ABC finance guru Alan Kohler has warned that Anthony Albanese’s changes to negative gearing and capital gains taxes will make housing a terrible investment.
He said that falling immigration and an increase in housing construction should result in a surplus of homes for at least a while.
‘Immigration is falling and housing starts are rising as a result of the housing accord (albeit less than the target), which should result in a surplus of housing for a while at least,’ he said.
Combined with higher interest rates, this surplus is already causing house prices to decline in Melbourne and Sydney, and to slow elsewhere.
‘The effective increase in CGT and removal of negative gearing for established dwellings should accelerate it.
‘At best, house prices will probably stay roughly where they are for a long time, maybe even two decades as Macquarie predicts.
‘The good news is that this will make housing more affordable. The bad news is that it will be a terrible investment, and a nightmare for those who have stretched themselves to invest in it.’

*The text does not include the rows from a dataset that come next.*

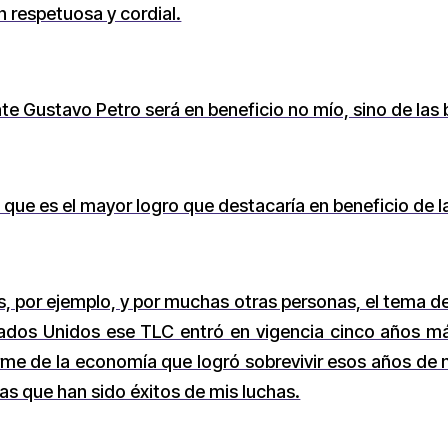
ón respetuosa y cordial.
ente Gustavo Petro será en beneficio no mío, sino de la
e que es el mayor logro que destacaría en beneficio de 
s, por ejemplo, y por muchas otras personas, el tema 
tados Unidos ese TLC entró en vigencia cinco años má
orme de la economía que logró sobrevivir esos años de
 que han sido éxitos de mis luchas.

Kohler said he had become more optimistic that the long-running housing affordability crisis could finally be easing, but warned of significant financial strain for recent buyers.
Finance guru Alan Kohler warned investors to brace themselves for a ‘nightmare’
He said changes to negative gearing and the capital gains tax would make housing more affordable, but at a detriment to those wanting to invest
‘For the first time since I started covering housing affordability as a national disaster, I’m optimistic that the tide has turned and that residential real estate will indeed be a poor investment, possibly for decades, which means affordability will gradually improve,’ he said.
‘But there is a dark side to this. A generation of young families who bought a house recently using too much debt, but hoping, fully expecting, to build equity and wealth, will be devastated.
‘They are facing the loss of whatever equity they now have and a lifetime grind of principal and interest.’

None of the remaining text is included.